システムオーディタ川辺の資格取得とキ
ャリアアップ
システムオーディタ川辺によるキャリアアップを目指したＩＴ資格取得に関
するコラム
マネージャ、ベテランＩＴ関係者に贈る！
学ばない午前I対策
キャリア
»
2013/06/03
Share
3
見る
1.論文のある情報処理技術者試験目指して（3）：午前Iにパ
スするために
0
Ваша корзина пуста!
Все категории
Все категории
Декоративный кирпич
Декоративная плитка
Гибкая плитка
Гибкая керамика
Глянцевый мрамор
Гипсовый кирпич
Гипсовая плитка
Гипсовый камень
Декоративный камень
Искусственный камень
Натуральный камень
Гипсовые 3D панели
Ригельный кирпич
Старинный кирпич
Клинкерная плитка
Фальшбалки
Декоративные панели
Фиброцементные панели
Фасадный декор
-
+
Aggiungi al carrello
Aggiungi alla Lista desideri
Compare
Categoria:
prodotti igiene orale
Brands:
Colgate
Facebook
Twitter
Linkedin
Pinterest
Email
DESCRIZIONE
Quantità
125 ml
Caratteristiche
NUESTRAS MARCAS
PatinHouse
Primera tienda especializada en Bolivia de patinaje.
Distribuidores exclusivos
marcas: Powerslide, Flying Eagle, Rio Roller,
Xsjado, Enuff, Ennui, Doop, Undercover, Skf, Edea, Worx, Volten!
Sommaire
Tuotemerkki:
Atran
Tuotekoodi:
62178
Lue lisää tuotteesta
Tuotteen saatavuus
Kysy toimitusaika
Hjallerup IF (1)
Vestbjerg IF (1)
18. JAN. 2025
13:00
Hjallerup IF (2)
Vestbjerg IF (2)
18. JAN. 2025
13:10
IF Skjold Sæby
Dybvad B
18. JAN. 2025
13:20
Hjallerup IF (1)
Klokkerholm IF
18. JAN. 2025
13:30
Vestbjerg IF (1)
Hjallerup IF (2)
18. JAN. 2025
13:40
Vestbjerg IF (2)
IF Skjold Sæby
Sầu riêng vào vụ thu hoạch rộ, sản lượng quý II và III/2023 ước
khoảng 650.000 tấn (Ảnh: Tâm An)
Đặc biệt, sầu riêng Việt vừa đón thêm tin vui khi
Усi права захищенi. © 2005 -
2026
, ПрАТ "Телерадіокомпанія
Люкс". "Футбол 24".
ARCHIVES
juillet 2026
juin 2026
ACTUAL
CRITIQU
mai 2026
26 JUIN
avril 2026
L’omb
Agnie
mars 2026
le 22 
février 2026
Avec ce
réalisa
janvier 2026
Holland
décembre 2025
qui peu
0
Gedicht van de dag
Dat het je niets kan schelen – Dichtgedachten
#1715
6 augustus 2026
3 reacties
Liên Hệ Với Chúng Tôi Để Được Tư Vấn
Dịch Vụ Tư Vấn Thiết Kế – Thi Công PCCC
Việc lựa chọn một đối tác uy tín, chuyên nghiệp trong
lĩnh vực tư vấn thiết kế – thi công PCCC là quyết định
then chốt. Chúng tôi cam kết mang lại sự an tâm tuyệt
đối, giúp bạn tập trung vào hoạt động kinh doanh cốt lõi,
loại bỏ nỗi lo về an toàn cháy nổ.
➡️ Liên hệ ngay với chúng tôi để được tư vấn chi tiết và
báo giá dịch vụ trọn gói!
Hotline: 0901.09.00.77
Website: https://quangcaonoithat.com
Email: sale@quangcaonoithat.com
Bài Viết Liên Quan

_Task goal_
Reproduce each line of the material containing the word "Декоративный".

_Response box_
Декоративный кирпич
Декоративный камень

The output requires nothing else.